Killers, thieves, and lawyers.”
The story jumps in time between fall of 2000 and the decades before: from the Civil Rights era of the 1960s, through the 70s and 80s to the fateful 1990s of the Rwandan genocide. This is a compelling story with good narrative drive overall. After a bumpy run of flashbacks in the first half, it is well paced. The second half is smoother when the momentum has a chance to build. Scenes turn in quick, surprising, and satisfying ways. Multiple points of view are the only way to present backstories like Rachel’s father Henry, his first love, Lillian, their adopted daughter Nadine, and Doc Tucker, who helps at Lillian’s orphanage. It’s a saga, presented in snapshots. Fitting, since photography is a major theme.
Haupt has a masterful attention to detail, whether in describing the nursery of a lovingly anticipated baby or the aftermath of unspeakable atrocities. Makeshift headstones for murdered children are hand lettered: Red shirt. Kitten barrettes. Green eyes. Photographs and other simple objects convey the eerie ordinariness of evil. A character notices the glint of an earring in the dark grass, then makes the horrifying discovery that it is still attached to an ear.
The story is so good, it deserved more meticulous editing and pruning. While Haupt is a keen observer of the shifting emotional terrain of aloneness and vulnerability, a character’s ruminations were sometimes too on the nose. Moments like this veer into Nicholas Sparks territory: “It’s as if unlocking the place where she remembers her father might repair a piece of her heart that knows how to love, really love. Like a daughter. Like a mother.” Better to sketch in the stakes and let the reader do some work to fill in the rest. “She has chosen to keep her distance from love,” may well be the character having a revelation about herself, but it plays like the author not trusting the reader to get it.
Rachel frequently asks herself a barrage of questions, often to a distracting degree, and as a result, it doesn’t feel as realistic as the outer action and conversations. For example, from near the end of the book, she’s thinking about her father. “Was he torn between being a responsible husband and father, and following his dreams? Had he been trying to do his best back then, too? Is that what he’s doing now?” If those had been speculations rather than questions, Rachel’s confusion could have been buoyed by the inner strength that we have felt all along.
With all the jumping around in time, particularly in the first half of the book, too many inconsistencies of timing also can be confusing and distracting. Whiskey “neat” on one page will not produce the sound of ice jangling on the next. It is not usually bitter cold, nor does it snow, in New York City in September. Nadine’s beloved cousin is called both Sylvia and Sophia on the same page. Tucker somehow makes a phone call in an area where we’ve already been told there’s no cell service.
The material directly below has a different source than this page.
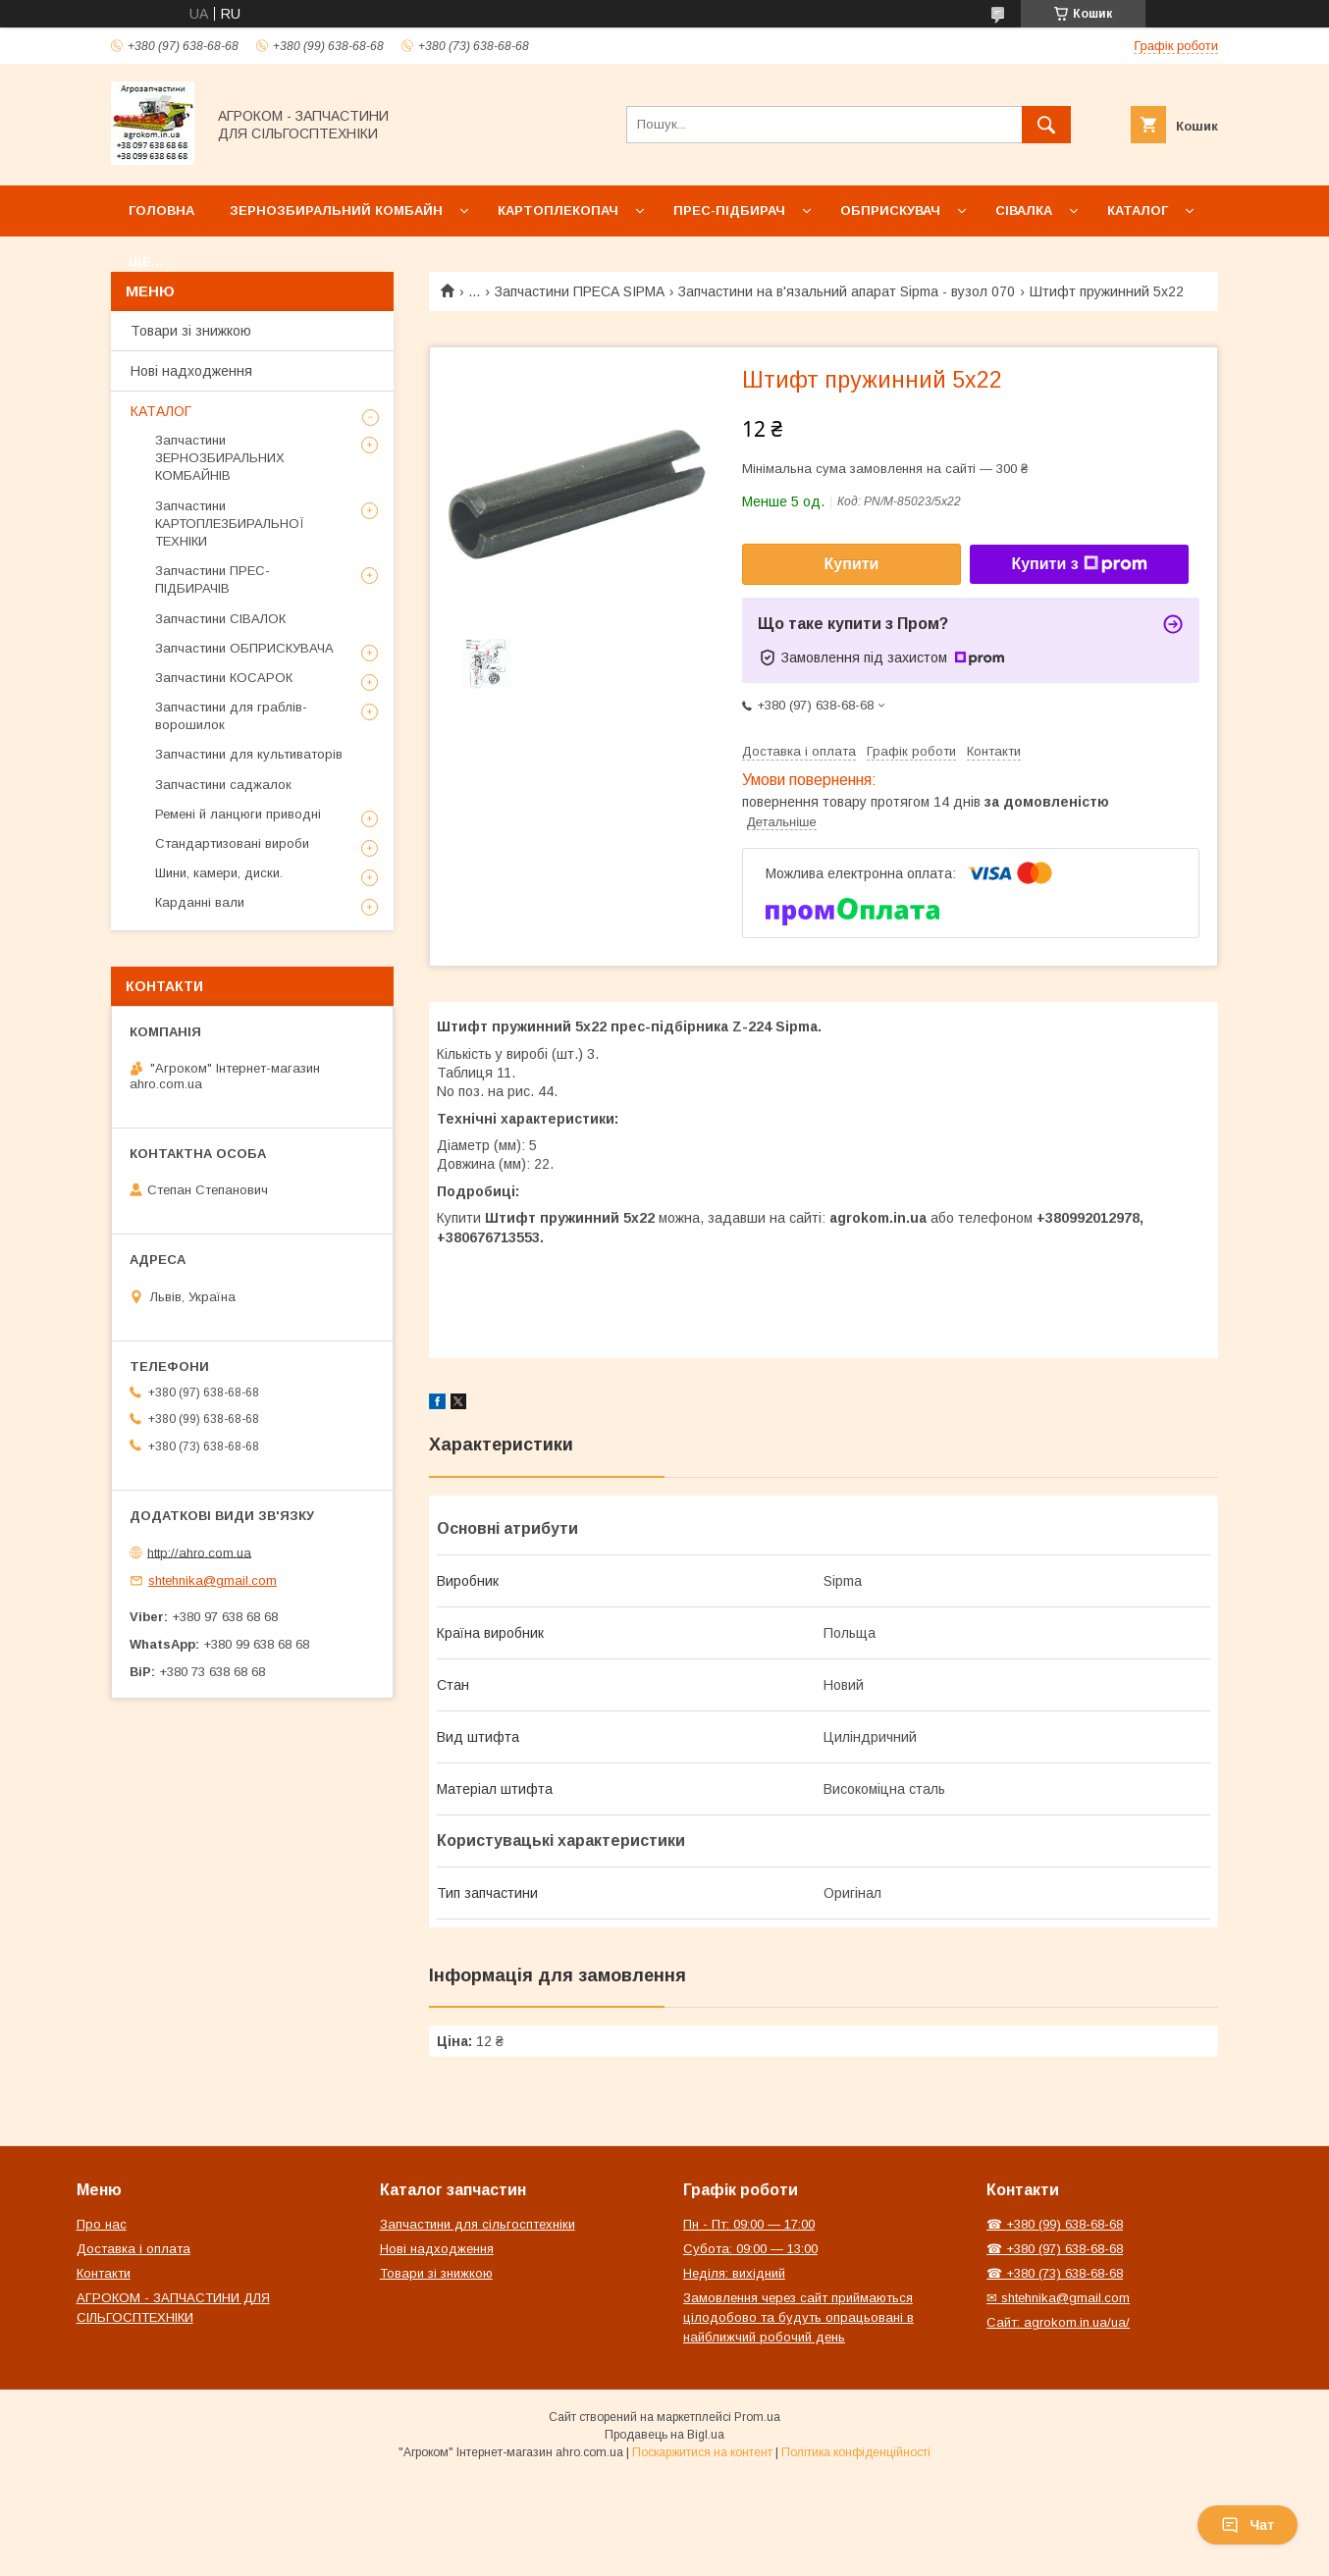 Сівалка (1023, 210)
Several instances of misspellings, misused words, clichés, incomplete, and awkward sentences should have been caught in the editing.
Despite these minor editing caveats, the mystery at the heart of Rachel’s story—her father’s whereabouts and whether he will return home—comes to a surprising and satisfying conclusion that ties all the threads together. Tragic memories are finally allowed to surface into the light of day. The story ends on a hopeful, satisfying note in a scene of community reconciliation, aided by the photographs that Henry paid so dearly to obtain. And Rachel finds love and family in an unexpected place. That she recognizes and welcomes this variation on her dream is testament to the boundless renewal that lies hidden in the depths of despair.